Metáfora tomada del libro titulado “La Vaca” del Dr Camilo Cruz

En un rincón apartado del mundo, una familia pobre vivía en una pequeña casa derruida. A pesar de su miseria, poseían una vaca flaca que les daba apenas lo necesario: un poco de leche para subsistir y vender. Se aferraban a ella como su único sustento, convencidos de que sin la vaca no sobrevivirían.
Un día, un sabio maestro y su discípulo pasaron por el lugar. Observando la escena, el maestro decidió actuar de una manera inesperada: al caer la noche, llevó la vaca al borde de un precipicio y la empujó.
El discípulo quedó horrorizado. ¿Cómo podrían seguir adelante sin lo único que los mantenía?
Un año después, el maestro y su alumno regresaron al mismo sitio.

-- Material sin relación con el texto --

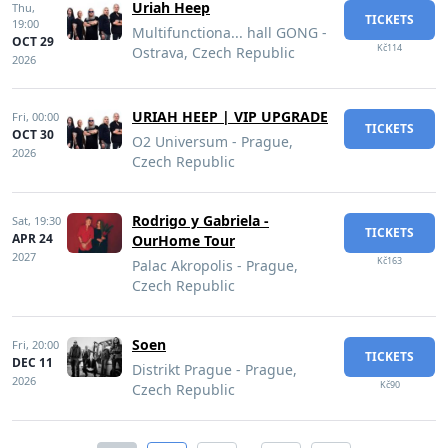
Uriah Heep
Thu,
TICKETS
19:00
Multifunctiona... hall GONG -
OCT 29
Kč114
Ostrava, Czech Republic
2026
URIAH HEEP | VIP UPGRADE
Fri,
00:00
TICKETS
OCT 30
O2 Universum - Prague,
2026
Czech Republic
Rodrigo y Gabriela -
Sat,
19:30
TICKETS
APR 24
OurHome Tour
2027
Kč163
Palac Akropolis - Prague,
Czech Republic
Soen
Fri,
20:00
TICKETS
DEC 11
Distrikt Prague - Prague,
2026
Kč90
Czech Republic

Para sorpresa del joven, la casa había cambiado. Ahora era un hogar próspero, con un huerto, una pequeña tienda y una familia sonriente que vivía sin carencias. El discípulo, curioso, preguntó qué había sucedido. La familia explicó que, tras perder la vaca, se vieron obligados a buscar nuevas formas de sustento. Descubrieron talentos, aprendieron a comerciar, trabajaron con determinación y, sin darse cuenta, prosperaron más allá de lo que jamás imaginaron.
El discípulo comprendió la enseñanza del maestro: muchas veces nos aferramos a nuestras propias «vacas», aquellas excusas y miedos que nos impiden crecer. Solo cuando nos deshacemos de ellas descubrimos lo que realmente somos capaces de lograr.